Victoria had asked them earlier, soon after their arrival, but she hadn't had a clear answer. Sherlock had just huffed, but John – kind and polite John – had said they didn't feel the need or desire to be married for now, but that they could change their minds eventually.

"Not right now, but it's a possibility," Victoria answered.

"What about Mycroft?"

"He's sleeping in that armchair over there, and that's his boyfriend, Gregory Lestrade. He's the one holding the baubles," she said as she pointed at the grey-haired man who was standing close to the Christmas tree.

"Oh, he's so handsome!" Cecile exclaimed.

They watched as Gregory took a few more baubles off the tree and gave them to the small children gathered around him. The children who had been disappointed earlier when they hadn't been chosen for the chess game had forgotten all about their previous sorrow. They were roaring with laughter as Lestrade pressed a single finger to his lips, gesturing for them not to wake Mycroft who had fallen asleep in the armchair closest to the tree. Tiptoeing, the kids brought their baubles close to the armchair, and they started attaching them to Mycroft's ridiculous Christmas jumper (a gag gift from Gregory that he had refused to take off). The children who were too small to reach were jumping up and down excitedly beside Gregory, and he took them in his arms one by one to bring them close to the sleeping Mycroft so they could participate in the decoration of his jumper.

"Where did you find him?" Cecile asked when she could finally tear herself away from the sight of that handsome man playing with the little ones.

"I didn't really find him. He works for Scotland Yard, and he sometimes calls Sherlock to ask for his help on cases," Victoria said.

"You thought he would make a fine fiancé for Mycroft, and you organised a rendezvous?" Cecile asked.

"Not exactly. Mycroft met him once, and he was attracted to him. John knew, he told Sherlock, and together they planned a series of what seemed like chance meetings. When Mycroft and Gregory seemed comfortable enough with each other, John organised a dinner for the four of them, but he and Sherlock never showed up. After that, it was only a matter of weeks before they confessed their attraction, and they've been a couple for three months."

Cecile thought for a while, examined the facts, and observed the two couples. They weren't married, and the more she thought about it, the less convinced she was that her sister had had anything to do with the relationships. Sure, she had found John Watson, but she had found him for Mycroft, and he was now hugging Sherlock from behind, standing on tiptoes so he could kiss his neck. Not what Victoria had had in mind in the beginning.

"How can you keep calling it arranged marriages? They aren't even engaged, and from what I understand, Sherlock and John got together on their own because they loved each other, not because you suggested it. Also, you had nothing to do with Mycroft and Gregory. If their relationship was arranged, it was arranged by Sherlock and John."

Victoria smiled to herself and didn't respond for a while. She thought about the long search for the perfect fiancé, about the many conversations she had had with John Watson who had been hard to convince. She thought about her two boys, and how happy they seemed, especially Sherlock who was usually so gloomy when he attended the Christmas dinners. For the first time in years, Sherlock and Mycroft hadn't bickered like spoilt children; their attitude towards each other had been almost civil, and she was sure John and Gregory had something to do with it. Either way, it had been a particularly enjoyable Christmas.

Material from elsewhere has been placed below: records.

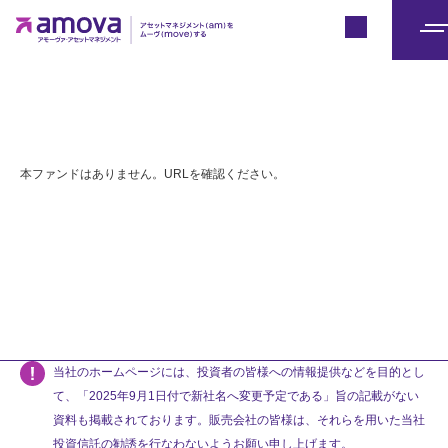
Japan
メ
ニ
ュ
ー
本ファンドはありません。URLを確認ください。
当社のホームページには、投資者の皆様への情報提供などを目的とし
て、「2025年9月1日付で新社名へ変更予定である」旨の記載がない
資料も掲載されております。販売会社の皆様は、それらを用いた当社
投資信託の勧誘を行なわないようお願い申し上げます。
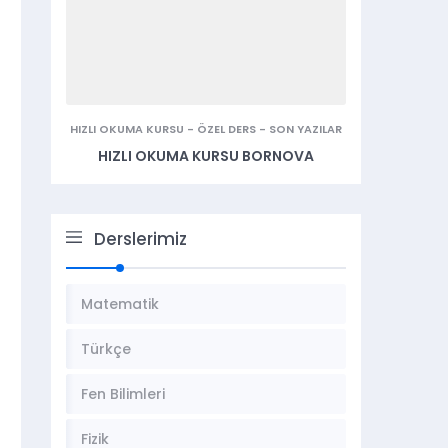
HIZLI OKUMA KURSU
-
ÖZEL DERS
-
SON YAZILAR
HIZLI OKUMA KURSU BORNOVA
Derslerimiz
Matematik
Türkçe
Fen Bilimleri
Fizik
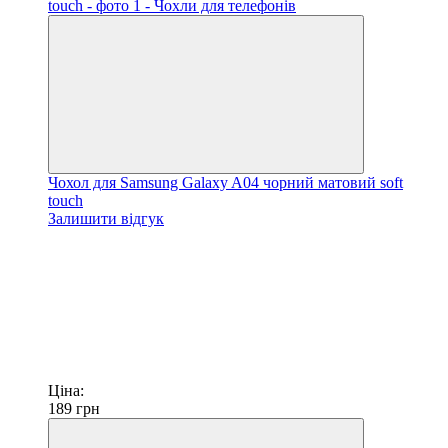
Чохол для Samsung Galaxy A04 чорний матовий soft
touch
Залишити відгук
Ціна:
189
грн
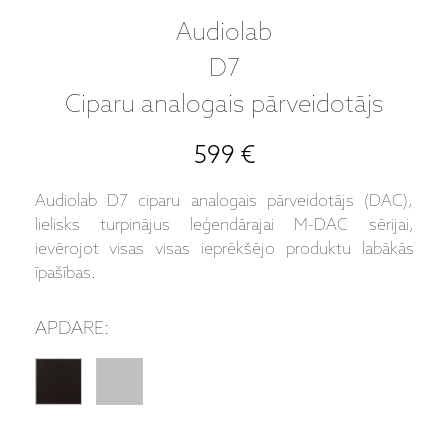
Audiolab
D7
Ciparu analogais pārveidotājs
599 €
Audiolab D7 ciparu analogais pārveidotājs (DAC),
lielisks turpinājus leģendārajai M-DAC sērijai,
ievērojot visas visas ieprēkšējo produktu labākās
īpašības.
APDARE:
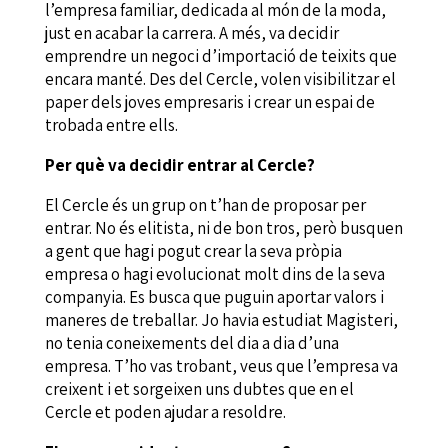
l’empresa familiar, dedicada al món de la moda,
just en acabar la carrera. A més, va decidir
emprendre un negoci d’importació de teixits que
encara manté. Des del Cercle, volen visibilitzar el
paper dels joves empresaris i crear un espai de
trobada entre ells.
Per què va decidir entrar al Cercle?
El Cercle és un grup on t’han de proposar per
entrar. No és elitista, ni de bon tros, però busquen
a gent que hagi pogut crear la seva pròpia
empresa o hagi evolucionat molt dins de la seva
companyia. Es busca que puguin aportar valors i
maneres de treballar. Jo havia estudiat Magisteri,
no tenia coneixements del dia a dia d’una
empresa. T’ho vas trobant, veus que l’empresa va
creixent i et sorgeixen uns dubtes que en el
Cercle et poden ajudar a resoldre.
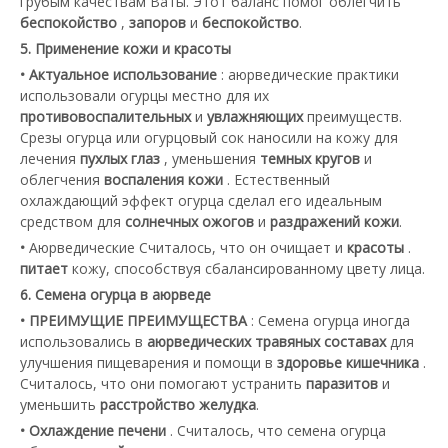
грубым качествам Ваты. Этот баланс помог облегчить
беспокойство
,
запоров
и
беспокойство
.
5. Применение кожи и красоты
• Актуальное использование
: аюрведические практики
использовали огурцы местно для их
противовоспалительных
и
увлажняющих
преимуществ.
Срезы огурца или огурцовый сок наносили на кожу для
лечения
пухлых глаз
, уменьшения
темных кругов
и
облегчения
воспаления кожи
. Естественный
охлаждающий эффект огурца сделал его идеальным
средством для
солнечных ожогов
и
раздражений кожи
.
•
Аюрведические Считалось, что он очищает и
красоты
.
питает
кожу, способствуя сбалансированному цвету лица.
6. Семена огурца в аюрведе
• ПРЕИМУЩИЕ ПРЕИМУЩЕСТВА
: Семена огурца иногда
использовались в
аюрведических травяных составах
для
улучшения пищеварения и помощи в
здоровье кишечника
.
Считалось, что они помогают устранить
паразитов
и
уменьшить
расстройство желудка
.
• Охлаждение печени
. Считалось, что семена огурца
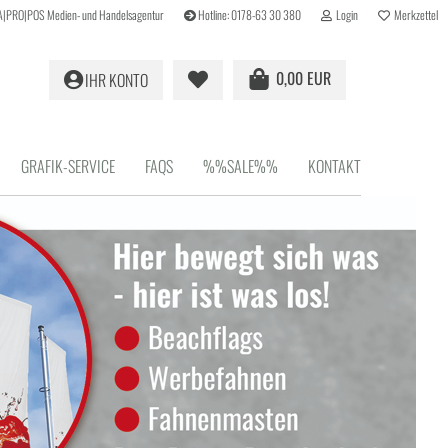
r A|PRO|POS Medien- und Handelsagentur
Hotline: 0178-63 30 380
Login
Merkzettel
0,00 EUR
IHR KONTO
GRAFIK-SERVICE
FAQS
%%SALE%%
KONTAKT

"Imagine that I topple the first domino in a long line. The domino topples the second one, which topples the third, and so on. Who do you blame for the fall of the last domino? The penultimate domino, or the person who toppled the first one?" Victoria asked.

Cecile laughed and shook her head, still unconvinced. Victoria didn't mind; she knew her boys were happy, and she knew she had played a role in their happiness. Not much else mattered.